Cell autonomous and non-autonomous mechanisms relevant for the remodelling of axonal terminals of pacemaker neurons in Drosophila melanogaster

HERRERO A; CERIANI MF

Mar del Plata, 27 Septiembre al 1 Octubre 2015.

Congreso; XXX Congreso anual de la SAN; 2015

Sociedad Argentina de Investigaciones en Neurociencias

A number of years ago we reported that pigment dispersing factor (PDF) neurons, which are essential in the control of rest-activity cycles in Drosophila, undergo circadian remodeling of their axonal projections (Fernández et al., Plos Biol, 2008). We then proposed that such remodeling could provide an additional means of transmitting time of day information in addition to differential neurotransmitter release (i.e., PDF). Axonal arborizations display higher complexity during the day and less so at night, and this structural plasticity ensures changes in the degree of connectivity (Gorostiza et al., Curr Biol, 2014).
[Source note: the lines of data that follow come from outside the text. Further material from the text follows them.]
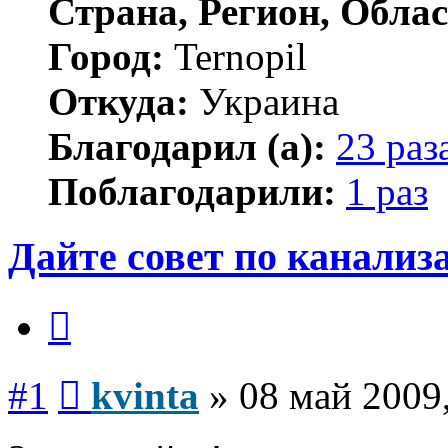
Страна, Регион, Облас
Город:
Ternopil
Откуда:
Украина
Благодарил (а):
23 раз
Поблагодарили:
1 раз
Дайте совет по канализ
Цитата
Сообщение
#1
kvinta
»
08 май 2009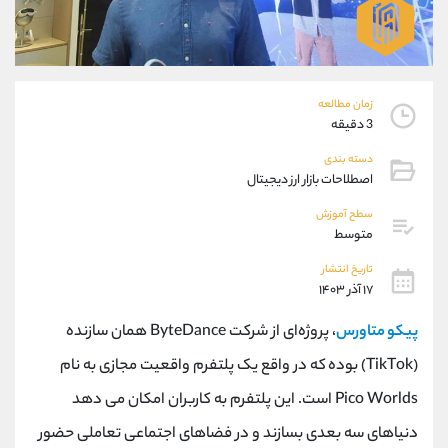
موبایل
09927779040
واتساپ
شروع گفتگو
تلگرام
@Armteam_admin_por
داخلی
107
زمان مطالعه
3 دقیقه
پشتیبان فروش
(محسن یزدی)
دسته بندی
موبایل
09304891085
اصطلاحات بازار ارز دیجیتال
واتساپ
شروع گفتگو
سطح آموزش
تلگرام
@Armteam_admin_103
متوسط
داخلی
103
تاریخ انتشار
۱۷ آذر ۱۴۰۳
اطلاعات تماس
(دفتر فروش)
پیکو متاورس
، پروژه‌ای از شرکت ByteDance همان سازنده
تلفن
021-22021030
تلفن
021-22021040
(TikTok) بوده که در واقع یک پلتفرم واقعیت مجازی به نام
بدون پیش شماره
90001030
Pico Worlds است. این پلتفرم به کاربران امکان می ‌دهد
اینستاگرام
@alireza.mehrabii
کانال تلگرام
@alirezamehrabi_com
دنیاهای سه ‌بعدی بسازند و در فضاهای اجتماعی تعاملی حضور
In this work we characterize the molecular mechanisms that underlie these structural changes in PDF neurons, under the hypothesis that this process would allow the molecular clock to modulate the output of the pacemaker circuit. We examined how downregulation or overexpression of specific clock genes affects structural plasticity, to define whether the cell-autonomous circadian clock accounts for a full structural effect. In addition, we characterized PDF´s impact on this structural plasticity, through the analysis of consequence of RNAi-mediated silencing at different times in the day.. To delve further into the mechanisms underlying PDF´s function we attempted to define the source of the neuropeptide through cluster-specific downregulation.